God's presence is known to man, in quiet ways...a poem...
This is another of my poems written a few years ago, revised. It talks of that quiet voice of God. A voice we know.
Love mysterious ours... by Peter Menkin
I read
the books of the Prophets,
Isaiah the most recent: searching
with him the presence
and love God
in faithfulness offers generation
by generation.
The reason to know,
He seeks and searches
the heart
of men and women, whom
His everlasting
love comes to in self giving;
a grace
unearned changing me and all of us
in a cosmos of ways of calming
comfort
love mysterious ours.
This time, in the evening as I write this note in my blog, I consider how I must return to the Lord. The sun has set, the light of the winter has from day turned to night. Stay with me for a short time, and forgive my indulgence in telling you about my solitude of heart in my poem, and how I turn back to him, dancing around the sorrows of my life sometimes.
This in a poem.
Everyone isn't going to find this their favorite subject, but I confess my sense of needing to be conscious or just in the presence of God.
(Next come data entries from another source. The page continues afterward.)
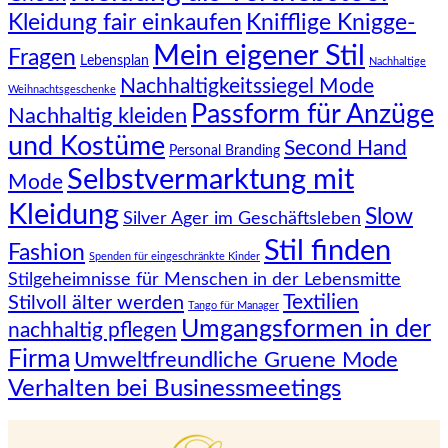
Knifflige Knigge-
Kleidung fair einkaufen
Mein eigener Stil
Fragen
Lebensplan
Nachhaltige
Nachhaltigkeitssiegel Mode
Weihnachtsgeschenke
Passform für Anzüge
Nachhaltig kleiden
und Kostüme
Second Hand
Personal Branding
Selbstvermarktung mit
Mode
Kleidung
Slow
Silver Ager im Geschäftsleben
Stil finden
Fashion
Spenden für eingeschränkte Kinder
Stilgeheimnisse für Menschen in der Lebensmitte
Textilien
Stilvoll älter werden
Tango für Manager
Umgangsformen in der
nachhaltig pflegen
Firma
Umweltfreundliche Gruene Mode
Verhalten bei Businessmeetings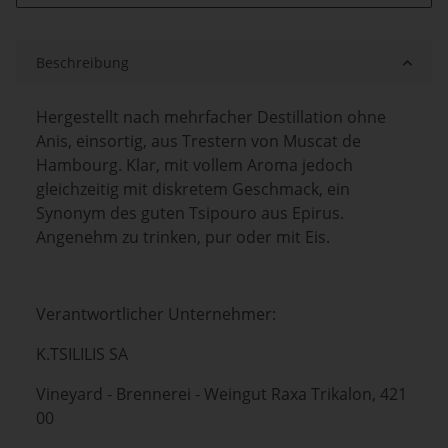
Beschreibung
Hergestellt nach mehrfacher Destillation ohne
Anis, einsortig, aus Trestern von Muscat de
Hambourg. Klar, mit vollem Aroma jedoch
gleichzeitig mit diskretem Geschmack, ein
Synonym des guten Tsipouro aus Epirus.
Angenehm zu trinken, pur oder mit Eis.
Verantwortlicher Unternehmer:
K.TSILILIS SA
Vineyard - Brennerei - Weingut Raxa Trikalon, 421
00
Otherwise, I begin to feel alone, and I begin to feel like I have forgotten something, and I think, He is missing. But of course God is present, everywhere, all the time. Like that hymn on the CD I am listening to tonight, "My Soul Proclaims the Greatness of the Lord." That is also what I want to have and experience.
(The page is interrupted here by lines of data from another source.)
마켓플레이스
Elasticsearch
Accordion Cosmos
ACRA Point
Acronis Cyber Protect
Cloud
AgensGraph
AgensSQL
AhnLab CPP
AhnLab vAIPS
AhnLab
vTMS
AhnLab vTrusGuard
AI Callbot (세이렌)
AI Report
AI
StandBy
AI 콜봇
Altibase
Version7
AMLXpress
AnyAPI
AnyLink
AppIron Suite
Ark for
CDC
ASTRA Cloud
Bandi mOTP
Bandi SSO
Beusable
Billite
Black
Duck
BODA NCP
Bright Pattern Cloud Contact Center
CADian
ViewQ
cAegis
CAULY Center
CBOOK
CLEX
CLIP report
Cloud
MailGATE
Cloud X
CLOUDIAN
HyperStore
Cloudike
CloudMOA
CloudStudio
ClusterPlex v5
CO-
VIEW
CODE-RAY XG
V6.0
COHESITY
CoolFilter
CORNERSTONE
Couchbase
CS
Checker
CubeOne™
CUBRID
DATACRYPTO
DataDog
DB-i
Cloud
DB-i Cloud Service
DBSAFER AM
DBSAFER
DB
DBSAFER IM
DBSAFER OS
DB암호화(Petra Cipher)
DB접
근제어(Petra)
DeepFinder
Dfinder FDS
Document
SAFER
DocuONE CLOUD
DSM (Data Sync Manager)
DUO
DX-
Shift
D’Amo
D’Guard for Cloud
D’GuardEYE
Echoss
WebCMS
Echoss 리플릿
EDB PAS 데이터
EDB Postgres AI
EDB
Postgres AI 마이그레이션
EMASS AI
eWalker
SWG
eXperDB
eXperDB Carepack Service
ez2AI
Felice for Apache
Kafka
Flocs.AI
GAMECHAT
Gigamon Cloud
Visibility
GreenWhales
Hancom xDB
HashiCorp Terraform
A note about adding some more images to this blog. For some time I have perused, searched, and sometimes visited museum websites for images of paintings that are religious in nature. I also find images elsewhere, for you will see there are a number of icons of Christ. On the way, I've collected a few different "faces" of Christ. Some are posted already.
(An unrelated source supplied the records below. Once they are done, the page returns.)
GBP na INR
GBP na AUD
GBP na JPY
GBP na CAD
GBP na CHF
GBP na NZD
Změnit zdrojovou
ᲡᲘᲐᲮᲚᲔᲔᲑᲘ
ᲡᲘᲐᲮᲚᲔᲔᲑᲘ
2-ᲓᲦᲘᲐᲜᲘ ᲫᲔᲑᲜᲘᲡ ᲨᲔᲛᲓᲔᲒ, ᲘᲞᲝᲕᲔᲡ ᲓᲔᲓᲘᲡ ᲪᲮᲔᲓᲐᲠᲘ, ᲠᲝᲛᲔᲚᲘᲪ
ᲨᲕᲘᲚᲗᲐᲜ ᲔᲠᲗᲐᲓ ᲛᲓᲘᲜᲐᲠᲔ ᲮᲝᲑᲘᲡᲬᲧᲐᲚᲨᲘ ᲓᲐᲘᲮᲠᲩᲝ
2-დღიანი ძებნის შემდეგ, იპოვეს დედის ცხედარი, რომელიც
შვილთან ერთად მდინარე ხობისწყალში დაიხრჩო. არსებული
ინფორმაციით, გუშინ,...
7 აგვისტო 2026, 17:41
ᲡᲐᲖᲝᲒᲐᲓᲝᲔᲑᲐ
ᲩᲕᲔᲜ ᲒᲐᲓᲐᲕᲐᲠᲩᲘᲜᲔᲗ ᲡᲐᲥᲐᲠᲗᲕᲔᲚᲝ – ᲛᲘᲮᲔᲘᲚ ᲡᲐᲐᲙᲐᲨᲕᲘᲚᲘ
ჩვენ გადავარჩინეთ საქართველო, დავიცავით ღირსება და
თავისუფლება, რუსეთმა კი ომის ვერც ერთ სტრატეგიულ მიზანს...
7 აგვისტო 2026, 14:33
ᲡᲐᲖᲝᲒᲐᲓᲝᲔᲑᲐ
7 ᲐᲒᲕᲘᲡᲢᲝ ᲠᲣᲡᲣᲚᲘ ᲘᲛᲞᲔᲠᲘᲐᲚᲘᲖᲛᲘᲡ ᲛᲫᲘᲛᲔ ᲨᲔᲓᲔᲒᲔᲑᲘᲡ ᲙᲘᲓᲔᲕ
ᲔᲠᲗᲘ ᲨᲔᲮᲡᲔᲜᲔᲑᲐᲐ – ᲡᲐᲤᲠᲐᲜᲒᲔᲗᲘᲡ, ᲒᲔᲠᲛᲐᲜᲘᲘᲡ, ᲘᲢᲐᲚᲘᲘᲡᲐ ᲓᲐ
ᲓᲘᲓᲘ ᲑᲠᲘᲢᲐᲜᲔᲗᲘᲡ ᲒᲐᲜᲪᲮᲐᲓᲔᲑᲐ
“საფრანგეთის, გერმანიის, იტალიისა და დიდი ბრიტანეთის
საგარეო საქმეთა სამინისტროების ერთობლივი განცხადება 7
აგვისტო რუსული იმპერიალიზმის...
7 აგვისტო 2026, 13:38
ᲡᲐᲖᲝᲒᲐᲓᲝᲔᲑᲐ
Here is that poem from five years ago about returning to the Lord, in our lonliness, or when we feel we are slipping away from Him.
Nurturing Solitude of the Heart by Peter Menkin -- Dec 14, 2001 When at Evening Prayer
together
Christ thrusts upon me
solitude--Call to vocation with God,
alone in unsuspected depth.
A teacher says this
is where God has always been.
Dance around sorrow,
the crucible is necessary.
Cry, "Abba!"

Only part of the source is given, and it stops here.